> _Dataset records_:
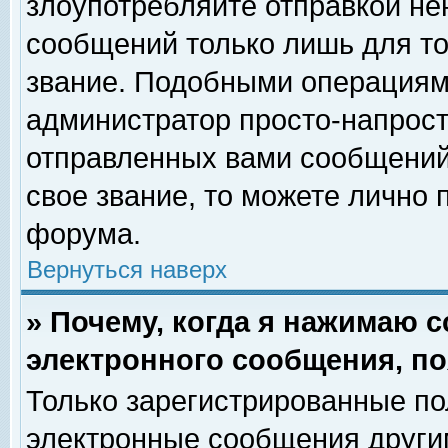
злоупотребляйте отправкой н
сообщений только лишь для то
звание. Подобными операциями
администратор просто-напрос
отправленных вами сообщений.
свое звание, то можете лично
форума.
Вернуться наверх
» Почему, когда я нажимаю 
электронного сообщения, по
Только зарегистрированные по
электронные сообщения други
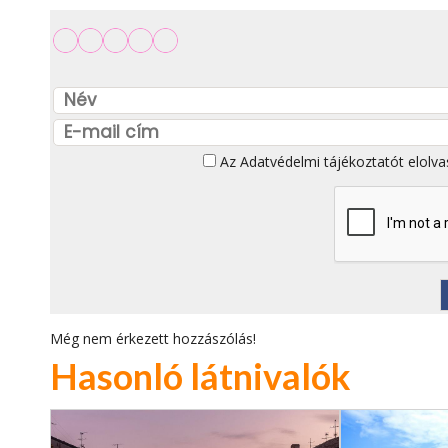
Az
Adatvédelmi tájékoztatót
elolva
Még nem érkezett hozzászólás!
Hasonló látnivalók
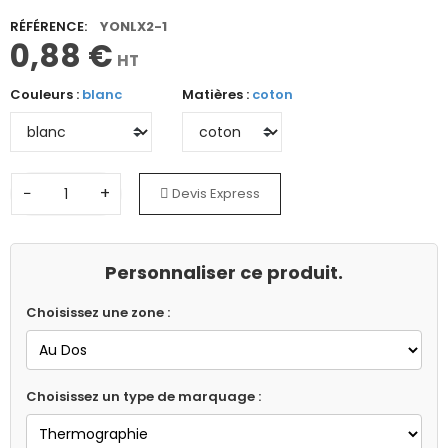
RÉFÉRENCE:
YONLX2-1
0,88 €
HT
Couleurs :
blanc
Matières :
coton
−
+
Devis Express
Personnaliser ce produit.
Choisissez une zone :
Choisissez un type de marquage :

> _WHAT THE EXERCISE ASKS_:
A word-for-word restatement of the records above from the line containing "Choisissez une zone" to their final line is all the answer should hold.

> _WRITTEN REPLY_:
Choisissez une zone :
Choisissez un type de marquage :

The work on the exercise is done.